MAY 23, 2006 - Posted at 4:36 p.m. CST
WASHINGTON - A day after the government announced the loss of sensitive personal information on more than 26 million U.S. veterans, questions remain about how truly deep the problem is.
That's because officials admit that data from some veterans' family members was lost, too. Veterans are asked to provide the Social Security numbers of their spouses and children.
The V.A. has set up a telephone hotline to answer questions about the theft of personal data from a V.A. employee's home.
Meanwhile, Arkansas' junior U.S. Senator Mark Pryor issued the following statement this afternoon on the matter: "I find it very troubling that the personal information of 26 million veterans has potentially been compromised and fallen into the hands of thieves. It is incumbent upon the Veterans Administration and law enforcement to allot the necessary resources to protect these veterans from identity theft and further frustration."

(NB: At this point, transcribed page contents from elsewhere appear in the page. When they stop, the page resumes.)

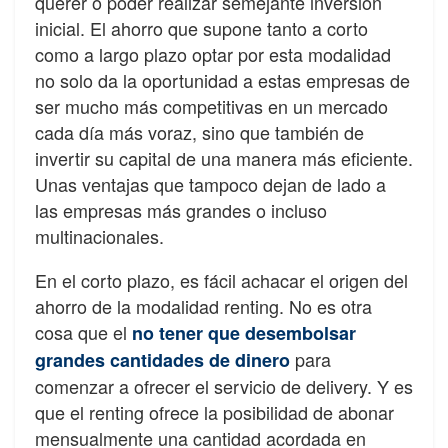
querer o poder realizar semejante inversión
inicial. El ahorro que supone tanto a corto
como
a
largo
plazo
optar
por
esta
modalidad
no
solo
da
la
oportunidad
a estas
empresas de
ser
mucho más competitivas
en un mercado
cada día más voraz, sino que
también de
invertir su capital de una manera más e
fi
ciente.
Unas ventajas que tampoco
dejan de lado a
las empresas más grandes o incluso
multinacionales.
En el corto plazo, es fácil achacar el origen del
ahorro de la modalidad renting. No es otra
cosa que el
no tener que desembolsar
para
grandes cantidades de dinero
comenzar a
ofrecer
el servicio de delivery. Y es
que el renting ofrece la posibilidad de abonar
mensualmente una cantidad acordada en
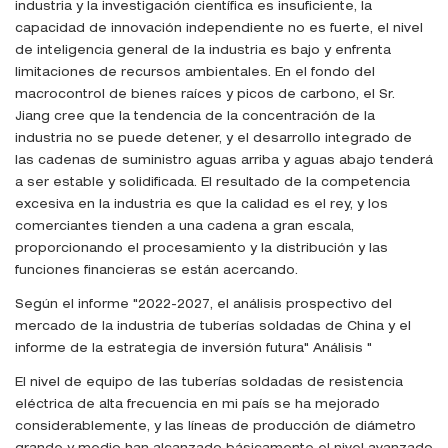
industria y la investigación científica es insuficiente, la
capacidad de innovación independiente no es fuerte, el nivel
de inteligencia general de la industria es bajo y enfrenta
limitaciones de recursos ambientales. En el fondo del
macrocontrol de bienes raíces y picos de carbono, el Sr.
Jiang cree que la tendencia de la concentración de la
industria no se puede detener, y el desarrollo integrado de
las cadenas de suministro aguas arriba y aguas abajo tenderá
a ser estable y solidificada. El resultado de la competencia
excesiva en la industria es que la calidad es el rey, y los
comerciantes tienden a una cadena a gran escala,
proporcionando el procesamiento y la distribución y las
funciones financieras se están acercando.
Según el informe "2022-2027, el análisis prospectivo del
mercado de la industria de tuberías soldadas de China y el
informe de la estrategia de inversión futura" Análisis "
El nivel de equipo de las tuberías soldadas de resistencia
eléctrica de alta frecuencia en mi país se ha mejorado
considerablemente, y las líneas de producción de diámetro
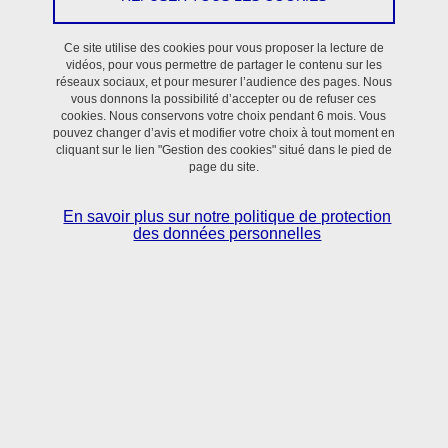
En savoir plus
Ce site utilise des cookies pour vous proposer la lecture de
vidéos, pour vous permettre de partager le contenu sur les
réseaux sociaux, et pour mesurer l’audience des pages. Nous
vous donnons la possibilité d’accepter ou de refuser ces
cookies. Nous conservons votre choix pendant 6 mois. Vous
pouvez changer d’avis et modifier votre choix à tout moment en
cliquant sur le lien "Gestion des cookies" situé dans le pied de
page du site.
Situé dans le bassin grenoblois,
le laboratoire TIMC
réunit scientifiques et clinicien·nes
autour de
En savoir plus sur notre politique de protection
l’utilisation des sciences numériques, mathématiques
des données personnelles
appliquées et sciences du vivant pour la
compréhension et le contrôle des processus normaux
et pathologiques en Santé.
En savoir + sur l'activité du laboratoire TIMC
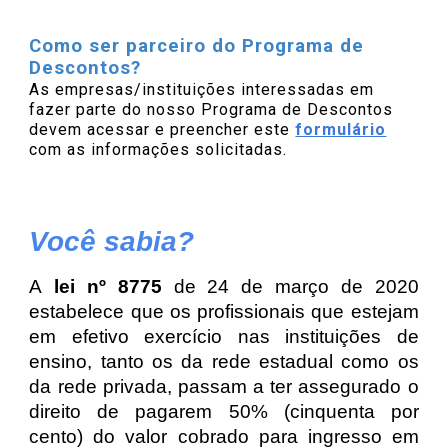
Como ser parceiro do Programa de
Descontos?
As empresas/instituições interessadas em
fazer parte do nosso Programa de Descontos
devem acessar e preencher este
formulário
com as informações solicitadas.
Você sabia?
A
lei nº 8775
de 24 de março de 2020
estabelece que os profissionais que estejam
em efetivo exercício nas instituições de
ensino, tanto os da rede estadual como os
da rede privada, passam a ter assegurado o
direito de pagarem 50% (cinquenta por
cento) do valor cobrado para ingresso em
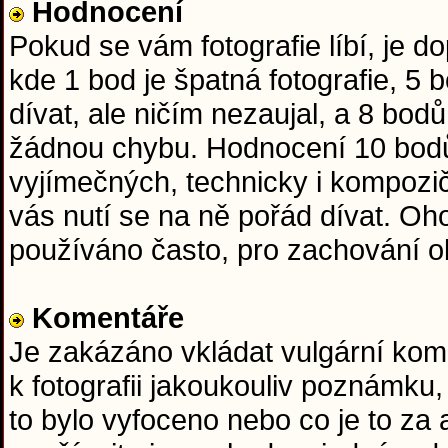
Hodnocení
Pokud se vám fotografie líbí, je 
kde 1 bod je špatná fotografie, 5
dívat, ale ničím nezaujal, a 8 bod
žádnou chybu. Hodnocení 10 bodů
vyjímečných, technicky i kompozič
vás nutí se na ně pořád dívat. O
používáno často, pro zachování obj
Komentáře
Je zakázáno vkládat vulgární kome
k fotografii jakoukouliv poznámku,
to bylo vyfoceno nebo co je to za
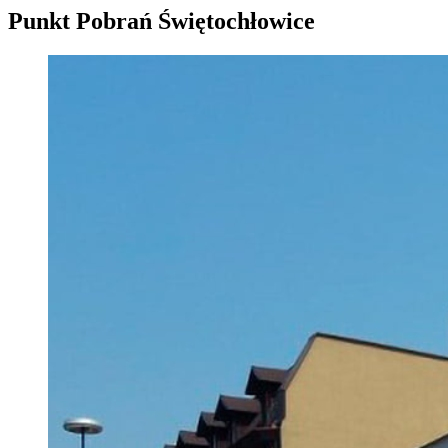
Punkt Pobrań Świętochłowice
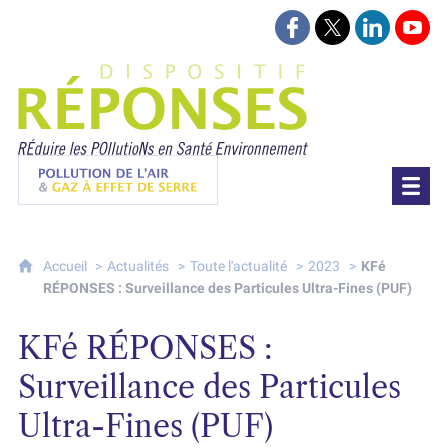
Suivez-nous sur Face
Suivez-nous sur 
Retrouvez-
Retr
Projet Réponses - Réduire les POllutioN
Pollution de l'air & gaz à effet de serre
Accueil
Actualités
Toute l'actualité
2023
KFé
RÉPONSES : Surveillance des Particules Ultra-Fines (PUF)
KFé RÉPONSES :
Surveillance des Particules
Ultra-Fines (PUF)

Security experts say the potential for identity theft depends on what the thief was after. Security consultant Chris McGoey says if it was a simple home robbery, it's unlikely that stolen information will be used. However, he says under a worst-case scenario, the thief might have known exactly what to look for.
Meanwhile, Pryor also expressed skepticism today that a federal law against oil company price gouging could not be enforced. The chief of the Federal Trade Commission said such a law would be difficult to enforce and could hurt consumers by causing fuel shortages. Pryor and Senator Gordon Smith or Oregon challenged FTC Chairwoman Deborah Platt Majoras' suggestion that consumers might be harmed by a federal price gouging law.